21 juin 2024
Conflits de gouvernance : la clause d’exclusion
« Toute stipulation de la clause d’exclusion ayant pour objet ou pour effet de priver l’associé dont l’exclusion est proposée de son droit de voter sur cette proposition est réputée non écrite », rappelle la Chambre commerciale de la Cour de cassation à propos d’une SAS, dans un arrêt du 29 mai 2024 (n°22-13.158).
L’associé est propriétaire de ses titres et ne peut être contraint de les céder, en l’absence d’une disposition expresse le prévoyant (Cass.Com. 12 mars 1996, n° 93-17.813).
A cet égard, la Cour de cassation (Cass. Com. 8 mars 2005, n°02-17.692 ; Cass.
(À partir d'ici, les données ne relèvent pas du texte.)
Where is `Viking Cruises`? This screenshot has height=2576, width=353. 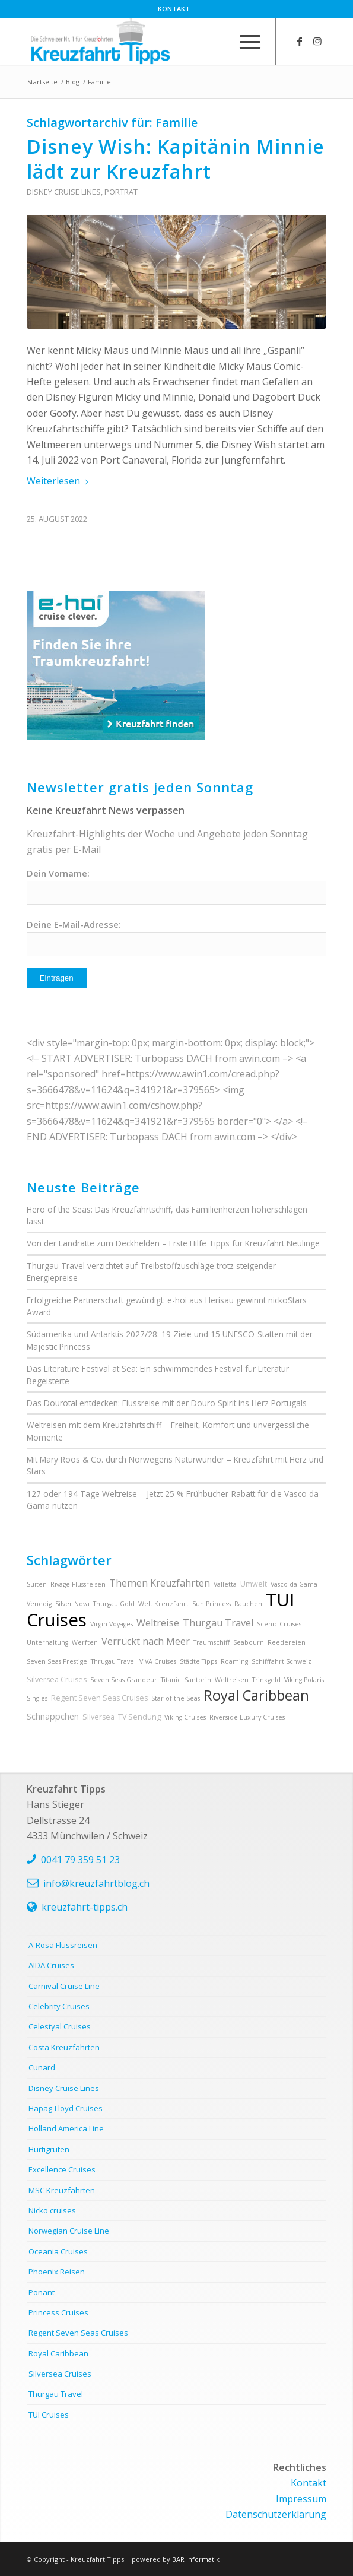
Viking Cruises is located at coordinates (185, 1717).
Com. 20 mars 2012, 11-10.855) a consacré la validité des clauses d’exclusion pour toutes les formes sociales.
Par conséquent, il est possible d’inscrire dans les statuts une clause ayant pour objet le retrait forcé d’un associé pour une ou plusieurs cause(s) déterminée(s) (article L.227-16 du Code de commerce, applicable aux SAS).
L’adoption d’une clause d’exclusion : la spécificité de la SAS ?
La clause d’exclusion peut être inscrite dans les statuts de la société dès sa constitution ou adoptée en cours de vie sociale.
Pour toutes les sociétés (SARL, SA, société civile, etc.) à l’exception de la SAS, l’insertion et la modification d’une clause d’exclusion en cours de vie sociale requiert l’accord de chacun des associés (article 1836, alinéa 2, du Code civil ; CA Paris 27 mars 2001, 00/12023 ; CA Paris 17 février 2015, 14/00358).
A défaut, la décision d’exclusion prise sur le fondement de la clause adoptée illicitement serait nulle.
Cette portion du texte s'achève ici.